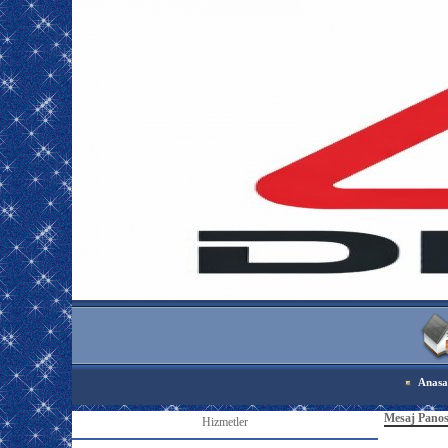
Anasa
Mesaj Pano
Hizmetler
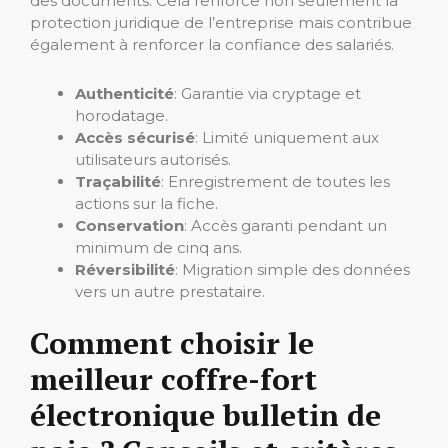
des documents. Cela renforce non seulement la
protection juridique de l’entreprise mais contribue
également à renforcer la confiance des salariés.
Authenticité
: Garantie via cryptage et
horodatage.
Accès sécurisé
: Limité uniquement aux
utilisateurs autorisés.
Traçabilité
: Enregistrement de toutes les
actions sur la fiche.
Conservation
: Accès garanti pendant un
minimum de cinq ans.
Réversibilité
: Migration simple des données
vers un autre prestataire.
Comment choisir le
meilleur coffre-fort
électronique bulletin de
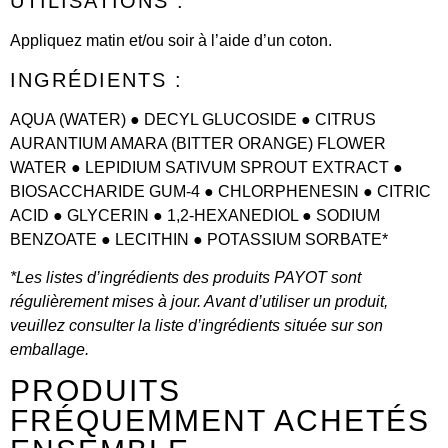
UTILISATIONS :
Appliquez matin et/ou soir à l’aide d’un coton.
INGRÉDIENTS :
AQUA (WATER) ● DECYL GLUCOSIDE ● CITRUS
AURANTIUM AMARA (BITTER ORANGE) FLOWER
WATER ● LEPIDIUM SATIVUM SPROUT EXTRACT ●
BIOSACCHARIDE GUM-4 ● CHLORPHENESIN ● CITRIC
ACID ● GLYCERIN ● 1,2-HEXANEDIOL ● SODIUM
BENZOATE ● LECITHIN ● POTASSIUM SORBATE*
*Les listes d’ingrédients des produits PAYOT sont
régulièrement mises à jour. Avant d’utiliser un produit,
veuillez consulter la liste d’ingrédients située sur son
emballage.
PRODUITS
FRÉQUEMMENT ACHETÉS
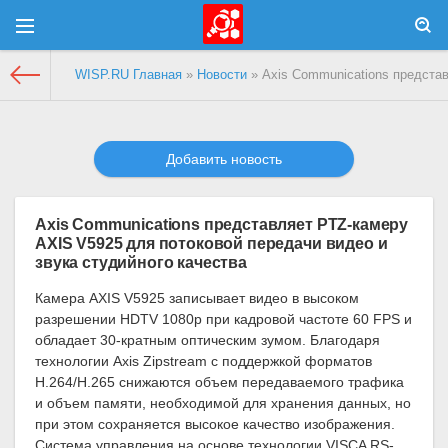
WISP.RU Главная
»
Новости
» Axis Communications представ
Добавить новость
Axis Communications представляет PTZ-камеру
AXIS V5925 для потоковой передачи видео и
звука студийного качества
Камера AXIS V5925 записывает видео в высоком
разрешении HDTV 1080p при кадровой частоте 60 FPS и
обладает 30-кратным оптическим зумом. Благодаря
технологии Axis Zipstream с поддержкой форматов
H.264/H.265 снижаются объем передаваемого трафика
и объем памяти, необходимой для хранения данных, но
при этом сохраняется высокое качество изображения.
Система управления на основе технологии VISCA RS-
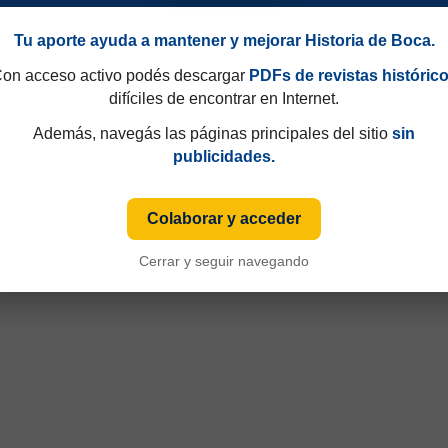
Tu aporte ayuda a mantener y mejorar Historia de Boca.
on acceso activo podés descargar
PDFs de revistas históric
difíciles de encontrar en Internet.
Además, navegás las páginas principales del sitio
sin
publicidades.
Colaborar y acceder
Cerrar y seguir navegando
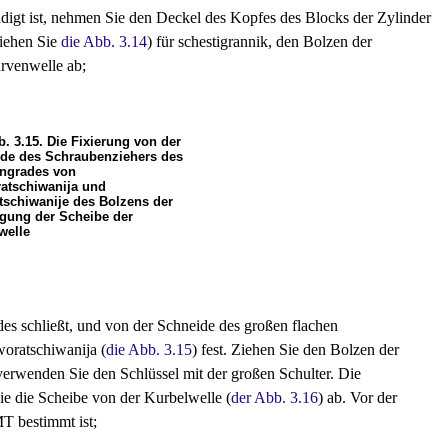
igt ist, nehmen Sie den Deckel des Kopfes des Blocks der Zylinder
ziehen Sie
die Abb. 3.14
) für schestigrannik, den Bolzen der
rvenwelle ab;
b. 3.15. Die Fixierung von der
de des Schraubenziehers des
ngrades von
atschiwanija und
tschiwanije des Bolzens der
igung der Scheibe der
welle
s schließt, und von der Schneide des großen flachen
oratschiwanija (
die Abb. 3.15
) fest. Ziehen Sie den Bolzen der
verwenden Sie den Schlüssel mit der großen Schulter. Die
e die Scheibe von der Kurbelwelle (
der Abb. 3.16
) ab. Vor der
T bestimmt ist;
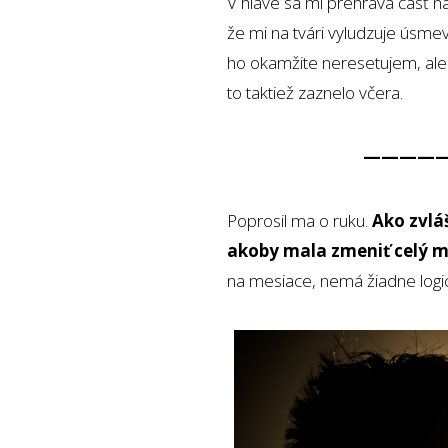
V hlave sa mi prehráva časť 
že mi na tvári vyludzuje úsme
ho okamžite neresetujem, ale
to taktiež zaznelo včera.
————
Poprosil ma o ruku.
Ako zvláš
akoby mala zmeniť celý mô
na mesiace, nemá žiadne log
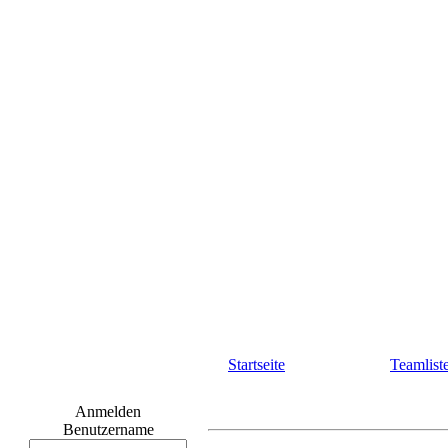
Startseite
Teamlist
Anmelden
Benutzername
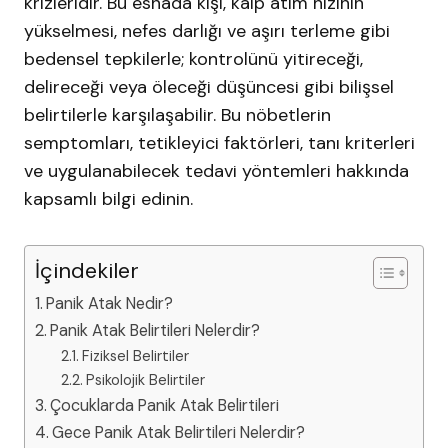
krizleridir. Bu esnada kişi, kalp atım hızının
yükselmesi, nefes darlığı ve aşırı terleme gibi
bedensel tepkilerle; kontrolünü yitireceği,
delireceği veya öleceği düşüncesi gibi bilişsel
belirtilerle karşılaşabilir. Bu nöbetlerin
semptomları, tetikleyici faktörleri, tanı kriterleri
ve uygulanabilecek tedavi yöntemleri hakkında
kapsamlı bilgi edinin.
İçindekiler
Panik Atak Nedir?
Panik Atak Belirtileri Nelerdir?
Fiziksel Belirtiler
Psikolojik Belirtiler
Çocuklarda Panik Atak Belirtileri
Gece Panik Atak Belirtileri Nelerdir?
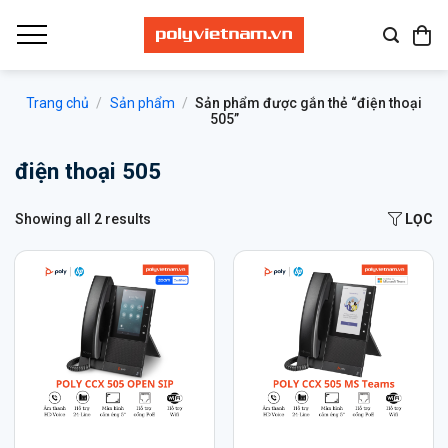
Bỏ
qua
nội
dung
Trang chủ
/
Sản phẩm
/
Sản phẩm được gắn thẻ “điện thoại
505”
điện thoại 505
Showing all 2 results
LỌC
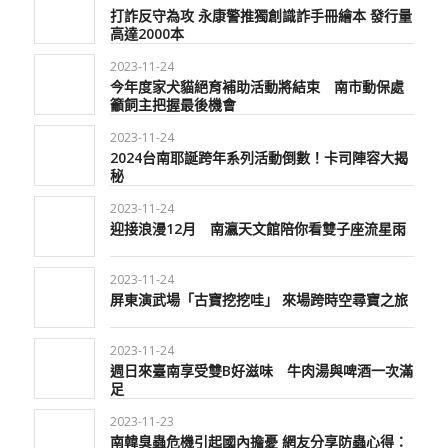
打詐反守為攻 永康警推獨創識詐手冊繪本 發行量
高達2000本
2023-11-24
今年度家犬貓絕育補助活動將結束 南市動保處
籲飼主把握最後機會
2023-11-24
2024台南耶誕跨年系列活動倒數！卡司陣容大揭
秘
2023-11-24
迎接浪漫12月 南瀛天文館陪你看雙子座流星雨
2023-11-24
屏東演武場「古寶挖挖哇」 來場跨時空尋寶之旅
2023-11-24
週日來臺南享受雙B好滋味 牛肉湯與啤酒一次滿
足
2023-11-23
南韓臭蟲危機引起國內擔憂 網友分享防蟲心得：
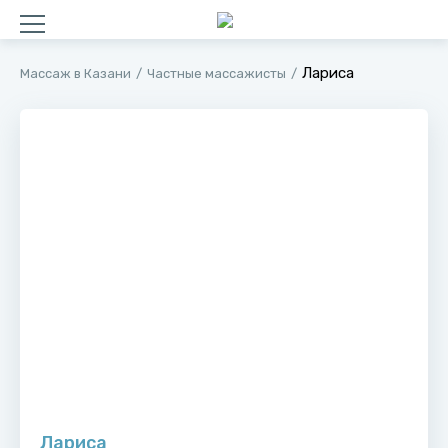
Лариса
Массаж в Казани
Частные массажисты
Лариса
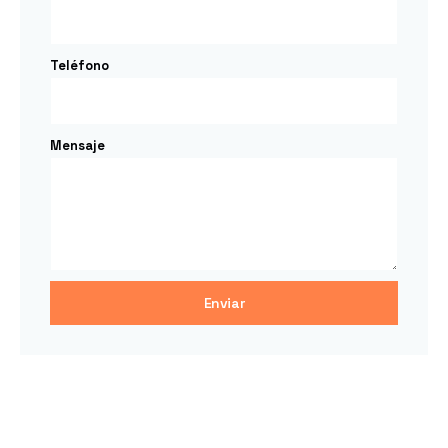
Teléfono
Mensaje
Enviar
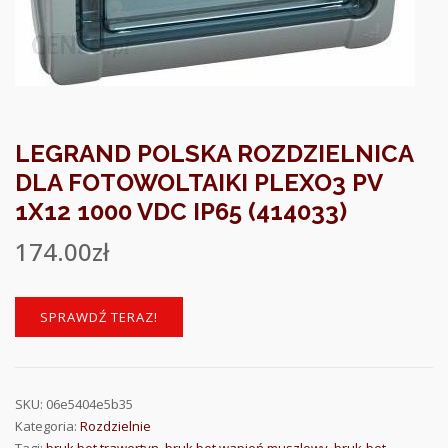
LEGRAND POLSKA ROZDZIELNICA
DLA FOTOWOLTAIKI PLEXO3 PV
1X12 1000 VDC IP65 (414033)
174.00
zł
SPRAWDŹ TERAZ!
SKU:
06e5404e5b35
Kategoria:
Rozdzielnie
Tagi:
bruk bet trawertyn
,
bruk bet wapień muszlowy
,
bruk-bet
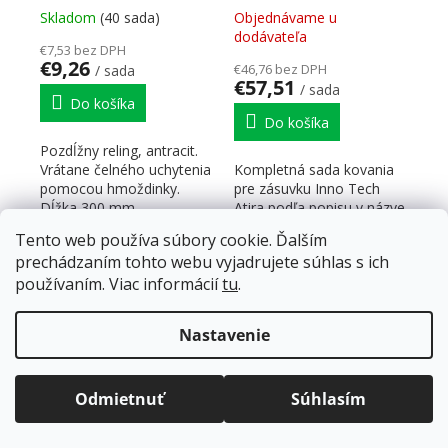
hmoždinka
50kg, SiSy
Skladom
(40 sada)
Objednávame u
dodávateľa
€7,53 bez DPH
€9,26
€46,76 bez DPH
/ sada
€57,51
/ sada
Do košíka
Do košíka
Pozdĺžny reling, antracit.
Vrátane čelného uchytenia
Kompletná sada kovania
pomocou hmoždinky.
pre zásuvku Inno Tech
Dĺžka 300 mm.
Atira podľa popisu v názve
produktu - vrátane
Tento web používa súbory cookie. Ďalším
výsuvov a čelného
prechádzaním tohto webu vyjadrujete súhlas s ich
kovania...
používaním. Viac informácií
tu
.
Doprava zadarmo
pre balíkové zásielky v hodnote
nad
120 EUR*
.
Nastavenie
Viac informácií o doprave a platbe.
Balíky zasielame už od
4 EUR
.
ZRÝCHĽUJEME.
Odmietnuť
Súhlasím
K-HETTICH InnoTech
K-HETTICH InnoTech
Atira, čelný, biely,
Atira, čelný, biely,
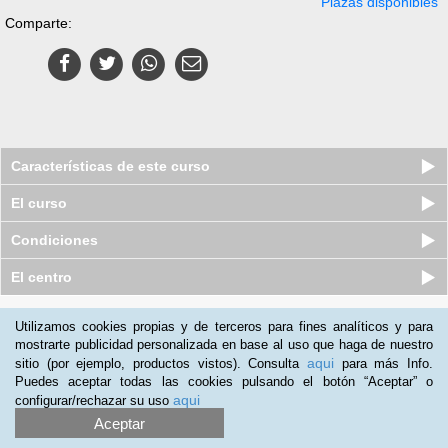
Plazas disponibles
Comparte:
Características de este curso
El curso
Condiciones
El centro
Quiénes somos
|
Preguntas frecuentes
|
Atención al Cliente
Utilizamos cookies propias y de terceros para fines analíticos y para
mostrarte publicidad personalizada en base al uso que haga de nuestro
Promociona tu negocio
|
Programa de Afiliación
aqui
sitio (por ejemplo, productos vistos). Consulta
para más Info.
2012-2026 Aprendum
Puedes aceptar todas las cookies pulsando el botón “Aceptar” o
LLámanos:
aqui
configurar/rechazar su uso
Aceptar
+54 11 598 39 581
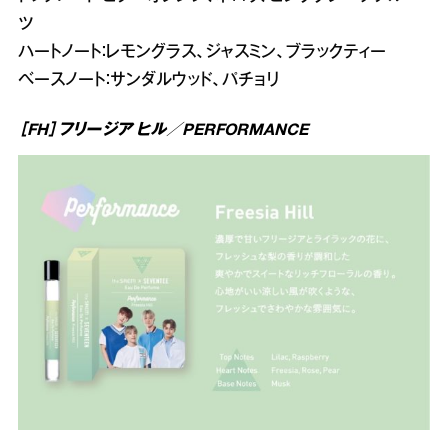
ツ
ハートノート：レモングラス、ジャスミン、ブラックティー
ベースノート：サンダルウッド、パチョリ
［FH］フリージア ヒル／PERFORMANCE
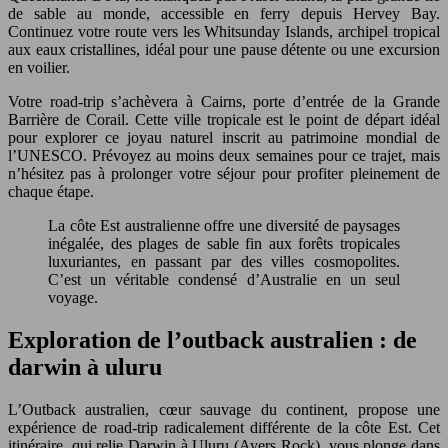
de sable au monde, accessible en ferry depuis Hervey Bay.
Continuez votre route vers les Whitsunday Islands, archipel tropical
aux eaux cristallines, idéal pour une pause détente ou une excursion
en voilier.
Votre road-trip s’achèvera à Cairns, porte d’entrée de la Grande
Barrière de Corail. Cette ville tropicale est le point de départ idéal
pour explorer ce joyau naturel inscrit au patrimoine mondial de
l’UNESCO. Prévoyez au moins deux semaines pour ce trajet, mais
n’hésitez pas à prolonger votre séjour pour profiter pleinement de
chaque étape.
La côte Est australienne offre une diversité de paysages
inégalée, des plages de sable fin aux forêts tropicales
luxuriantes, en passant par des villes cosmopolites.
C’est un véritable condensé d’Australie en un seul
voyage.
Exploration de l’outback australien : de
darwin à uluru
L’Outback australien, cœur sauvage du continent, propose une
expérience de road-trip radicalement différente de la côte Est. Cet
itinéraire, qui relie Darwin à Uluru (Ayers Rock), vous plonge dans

---

Although the records above contain pictures, the copy must not; set down exactly the lines from the one with "e die Scheibe" up to and including the one with "akoby mala zmeniť celý mô".

e die Scheibe von der Kurbelwelle (
der Abb. 3.16
) ab. Vor der
T bestimmt ist;
V hlave sa mi prehráva časť 
že mi na tvári vyludzuje úsme
ho okamžite neresetujem, ale
to taktiež zaznelo včera.
————
Poprosil ma o ruku.
Ako zvláš
akoby mala zmeniť celý mô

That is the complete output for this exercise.